__Assignment__: Once you have checked each line below for the word "Hotel", give the number of lines that have it and nothing further.

Page-level text extractions:
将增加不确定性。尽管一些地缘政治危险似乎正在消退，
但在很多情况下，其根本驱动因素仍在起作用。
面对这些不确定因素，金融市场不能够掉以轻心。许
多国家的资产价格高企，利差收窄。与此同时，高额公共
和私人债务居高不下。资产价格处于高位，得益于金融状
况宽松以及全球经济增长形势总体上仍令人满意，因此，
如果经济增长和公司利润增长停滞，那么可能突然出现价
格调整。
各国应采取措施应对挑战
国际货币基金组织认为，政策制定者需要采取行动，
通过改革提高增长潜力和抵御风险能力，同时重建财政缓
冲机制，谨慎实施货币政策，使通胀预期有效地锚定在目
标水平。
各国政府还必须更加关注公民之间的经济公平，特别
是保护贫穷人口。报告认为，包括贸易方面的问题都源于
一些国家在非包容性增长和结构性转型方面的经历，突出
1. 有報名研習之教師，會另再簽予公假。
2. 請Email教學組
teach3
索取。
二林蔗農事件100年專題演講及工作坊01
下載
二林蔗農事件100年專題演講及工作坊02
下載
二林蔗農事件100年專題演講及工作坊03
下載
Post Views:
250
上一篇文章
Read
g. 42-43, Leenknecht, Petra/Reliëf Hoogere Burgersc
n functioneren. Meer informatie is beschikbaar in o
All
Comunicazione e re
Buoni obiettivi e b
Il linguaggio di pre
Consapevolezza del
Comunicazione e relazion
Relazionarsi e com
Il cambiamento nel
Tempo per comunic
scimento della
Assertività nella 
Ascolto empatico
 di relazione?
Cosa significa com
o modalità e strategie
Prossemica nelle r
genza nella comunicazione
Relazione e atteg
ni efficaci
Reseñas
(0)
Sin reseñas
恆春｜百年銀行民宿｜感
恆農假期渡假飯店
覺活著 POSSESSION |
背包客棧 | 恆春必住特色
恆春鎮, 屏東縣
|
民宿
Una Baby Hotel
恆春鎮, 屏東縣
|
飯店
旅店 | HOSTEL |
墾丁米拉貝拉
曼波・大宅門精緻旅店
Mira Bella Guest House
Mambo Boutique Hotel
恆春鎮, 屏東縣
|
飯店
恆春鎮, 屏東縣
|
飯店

__Exercise output__: 2